Разделитель для чтения книг в онлайн библиотеке

Онлайн книга «Что слышно»

Cтраница 142

Что и кого предают эти “предатели”? Кому и чему эти предатели присягали в верности?

Никто ведь не ответит.

Предать можно друга, возлюбленного или возлюбленную. Предать можно убеждения и принципы. Но только собственные, а не чужие.

А вот если твои убеждения отличаются от убеждений того, кто обвиняет тебя в предательстве, то это не предательство, а что-то совсем другое. Ваши базовые принципы вы можете предать сами. А можете их не предать. А другой человек, тем более тот, кто ваших принципов не разделяет, их предать не может.

Но эти попытки элементарной рационализации напрасны. Потому что слова тут используются не как носители смысла, а как нечто заряженное лишь эмоционально. Вроде междометий. Вроде “эй!”, “ой!”, “ну!”.

А что за такие “традиционные ценности”, которые надо так тщательно прикрывать от даже слабого чужеземного ветерка? В чем они, собственно, заключаются, эти ценности? Каков их обменный курс на сегодняшний день? Можно спросить? Нельзя? Я так и думал.

Для нормальной, полноценной и хоть сколько-нибудь перспективной дискуссии необходимо преодолеть тот лингвистический коллапс, тот глубокий семантический обморок, в который блаженно погрузилось все то, на месте чего должна была бы быть общественная жизнь. Не может быть этой дискуссии, пока будет существовать то, что можно обозначить как аксиоматическую несовместимость.

Главным, если не единственным пунктом обвинения часто служит реальное, а еще чаще – вымышленное (что в данном случае не так уж важно) указание на то сокрушительное обстоятельство, что обвиняемый за свою деятельность (вредную или полезную, опять же не важно) получает деньги, видите ли, из-за границы. Сам факт получения средств из-за границы причислен к смертным грехам.

На резонные вопросы – почему это плохо, если деньги идут на благие дела, почему получать деньги из-за границы хуже, чем, например, из Кремля, почему “откуда” деньги существенно важнее, чем “на что” они, почему правозащитная деятельность, благотворительность или популяризация науки на зарубежные средства вреднее, чем, например, круглосуточная пропаганда ненависти и подозрительности, но зато “хоть поутру, но на свои”, почему брать деньги у других хуже, чем воровать у своих, – на такие вопросы внятных ответов никто не даст и дать не может. А невнятных – сколько угодно. То есть как это почему? Да потому что Запад – наш враг, это же всем известно, вы что, ребенок, что ли! Почему враг? Чей это “наш”? Ответов нет. Или есть, но в форме репрессивных мероприятий.

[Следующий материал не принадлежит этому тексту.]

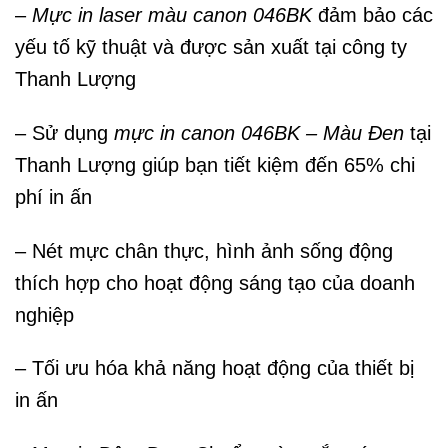
–
Mực in laser màu canon 046BK
đảm bảo các
yếu tố kỹ thuật và được sản xuất tại công ty
Thanh Lượng
– Sử dụng
mực in canon 046BK – Màu Đen
tại
Thanh Lượng giúp bạn tiết kiệm đến 65% chi
phí in ấn
– Nét mực chân thực, hình ảnh sống động
thích hợp cho hoạt động sáng tạo của doanh
nghiệp
– Tối ưu hóa khả năng hoạt động của thiết bị
in ấn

Потому что аксиомы в доказательствах не нуждаются. И чем они абсурднее, чем больше резонных вопросов они вызывают, чем уязвимее они с точки зрения элементарной логики и сформировавшихся за многие годы представлений о реальном, а не выдуманном современном мире, тем они крепче и монолитнее.

Считается, что на языке, не обеспеченном внятными значениями, изъясняются либо чиновники и партийные функционеры, либо телевизионные и газетные пропагандисты, либо те многочисленные, увы, олухи, кому весь этот бред адресован.

Но ведь на таком же примерно языке часто говорят именно те, кто вроде бы в силу профессиональной специфики просто обязан пользоваться словами и синтаксическими конструкциями, имеющими некий смысл, – то есть литераторы.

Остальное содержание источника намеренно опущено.